Videos for the weekend

12th January 2013

Always looking for the new and different, I am extending this blog’s ‘Links for the weekend’ (see tomorrow) with a complementary post that features just videos. Which doesn’t mean that I won’t include videos in the ‘Links’ but rather that this will provide me with a focus to look out different kinds of stuff. Some of the videos will be topical (like the Quentin Tarantino interview below), while others may be quirky choices from long ago that I happened across during the week. Wherever possible, I will embed the videos here, but on occasions I will include links to sites that do not allow this. I will also aim to include things that are going to stay around, so this is not the place for time-restricted BBC iPlayer tips. As for the detail above of Paul Emsley’s new portrait of the Duchess of Cambridge, unveiled yesterday at the National Portrait Gallery, see no 10 below. 

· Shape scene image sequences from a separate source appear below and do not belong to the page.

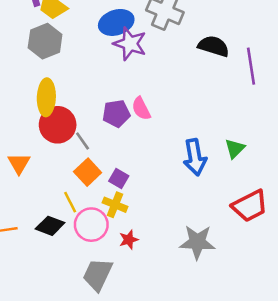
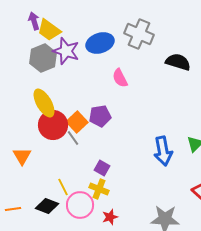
purple star: (130, 44) -> (66, 51), moved
yellow ellipse: (46, 97) -> (44, 103), turned -32
pink semicircle: (141, 109) -> (120, 78), moved
orange square: (88, 172) -> (77, 122), moved

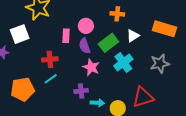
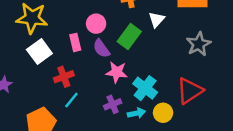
white square: (20, 34) -> (39, 51), moved
cyan cross: (123, 63) -> (145, 88), moved

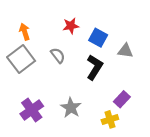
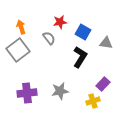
gray semicircle: (58, 55) -> (49, 38), moved
gray star: (71, 108) -> (60, 91), turned 30
purple cross: (32, 110) -> (27, 93), turned 30

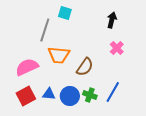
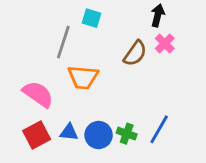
black arrow: (112, 20) -> (158, 15), moved
pink cross: (117, 48) -> (165, 43), moved
pink semicircle: (27, 67) -> (38, 94), turned 60
brown semicircle: (85, 67) -> (135, 53), moved

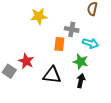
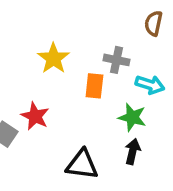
yellow star: (39, 16) -> (53, 58), moved, turned -30
black triangle: (52, 75) -> (82, 165), moved

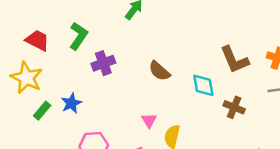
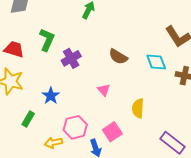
green rectangle: (42, 111) -> (28, 119), moved
pink triangle: (149, 121) -> (104, 90), moved

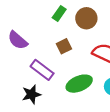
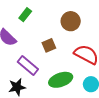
green rectangle: (59, 13) -> (25, 15), moved

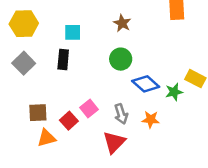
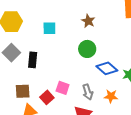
black rectangle: (63, 59) -> (33, 60), moved
pink square: (89, 109) -> (63, 88), turned -32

1. Quentin Tarantino on Channel 4 News

‘I’m shutting your butt down,’ shouts the director as Krishnan Guru-Murthy pushes him on the possible link between violence on the screen and the real world. 8 min 36 sec.

2. 50 Essential Chinese Films

Kevin B. Lee’s Keyframe video is an astonishing compilation, about which he writes very thoughtfully in an essential Fandor blog post which also includes credits for each film included. 6 min 53 sec.

3. Trailer for No (2012)

Released in the UK on 8 February, No is a new (and newly Oscar-nominated) Chilean movie set inside the media team for voting against Pinochet in the 1988 referendum. Pablo Larrain directs what many think is one of the best-ever movies about politics and media. 1 min 29 sec.

4. Snow (1963)

Courtesy of the BFI’s YouTube channel (and programmed here because of this weekend’s weather warnings), this is Geoffrey Jones’ wonderful short, made for British Transport Films and cut to a sensational Johnny Hawksworth score. BBC Radiophonic Workshop wonder woman Daphne Oram receives a ‘Music Effects’ credit. If you’ve never seen it before, you’ll love it – and it will make you think about the possibilities of sponsored documentaries in a quite new way. 7 min 47 sec.

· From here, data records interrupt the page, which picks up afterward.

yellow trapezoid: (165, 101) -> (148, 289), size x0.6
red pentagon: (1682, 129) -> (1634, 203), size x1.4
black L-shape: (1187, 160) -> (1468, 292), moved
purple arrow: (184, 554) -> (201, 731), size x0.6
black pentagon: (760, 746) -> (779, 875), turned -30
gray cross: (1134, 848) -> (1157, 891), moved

5. Alan Rusbridger plays Chopin

In a charming video the Guardian’s editor reflects on taking up the piano again as an adult and learning to play Chopin’s first Ballade. 4 min 48 sec.


6. Eugene Onegin trailer

In the wake of Royal Opera LIVE on Monday, during which we saw early rehearsals for this production, here is the moody Royal Opera House trailer for Kasper Holten’s new production of Tchaikovsky’s great opera. There is more here about the production, which is shown live in cinemas on 20 February. 1 min 04 sec.

7. This is the BBC (1959)

… and this is one of the great documentaries about television, directed by Richard Cawston as a celebration of the BBC. The structure is a-day-in-the-life and there’s no commentary, just a dazzling montage of sounds and sights. I keep meaning to write more fully about the film – and perhaps featuring it here will encourage me to do that. The presentation on YouTube is courtesy of the Alexandra Palace Television Society. 81 min 53 sec.

8. Tate Shots: Kurt Schwitters – Merz Barn

The German artist Kurt Schwitters lived the last years of his life in exile in the Lake District where he constructed a final, extraordinary work. The latest Tate Shots is tied in to the forthcoming Schwitters in Britain exhibition which opens at Tate Britain on 30 January. 2 min 30 sec.

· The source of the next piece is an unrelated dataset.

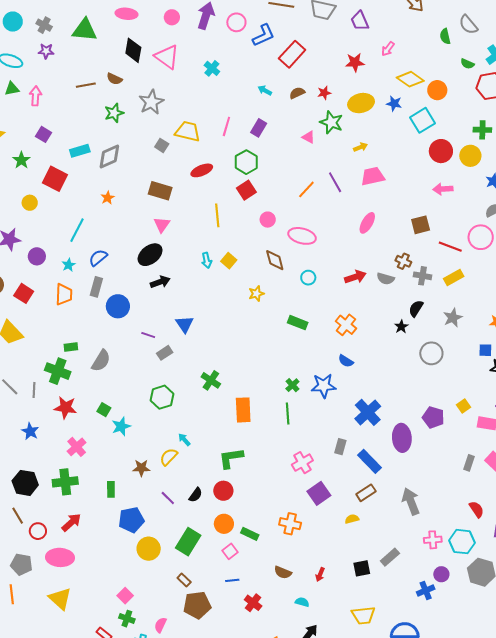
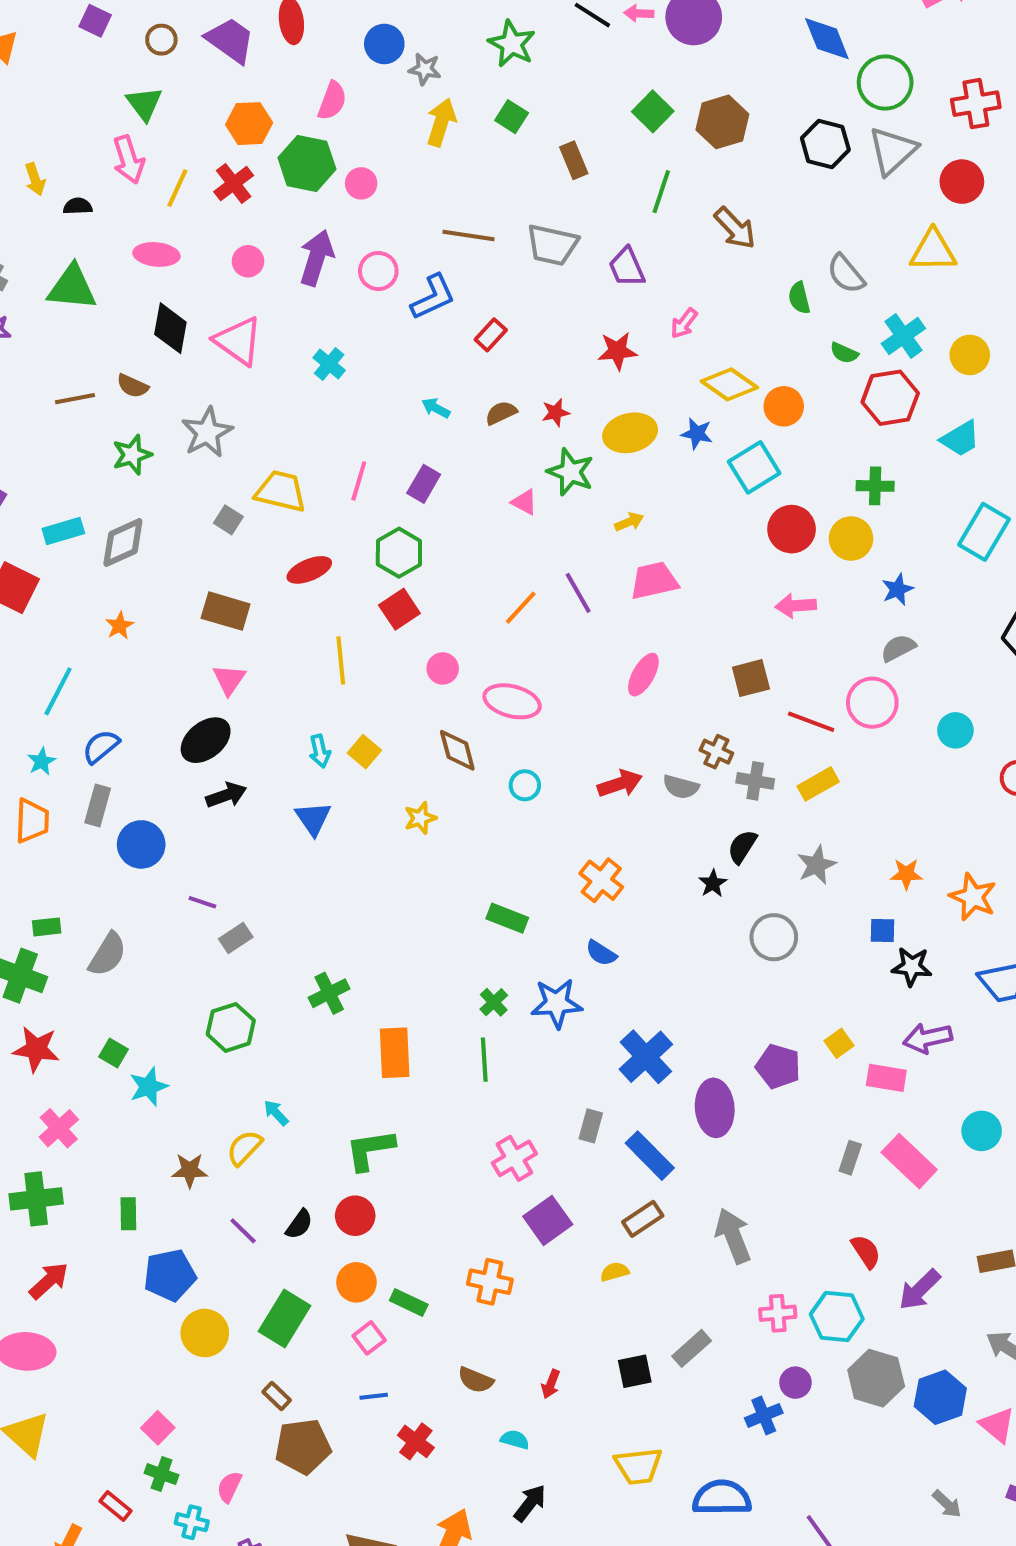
red rectangle: (292, 54) -> (491, 335), size x0.6
green rectangle: (298, 323) -> (507, 918), moved
blue triangle: (184, 324) -> (313, 818), moved
green cross: (211, 380) -> (329, 993), turned 30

9.1913 | Dynamism of a Soccer Player by Umberto Boccioni

MoMA’s Chief Curator for Painting and Sculpture Ann Temkin introduces Boccioni’s futurist masterpiece from one hundred years ago. 1 min 17 secs.

10. HRH The Duchess of Cambridge

At Illuminations my colleague Linda Zuck, working with editor Todd Macdonald, produced this short video about Paul Emsley’s new portrait for the National Portrait Gallery. The painting, unveiled yesterday, has had a fairly rocky reception so far. 3 min 30 sec.

Comments

  1. Helene says:

    Well, I certainly enjoyed “Snow.” And the Hawksworth score makes for a great treadmill workout (except for the running part … bad for the knees).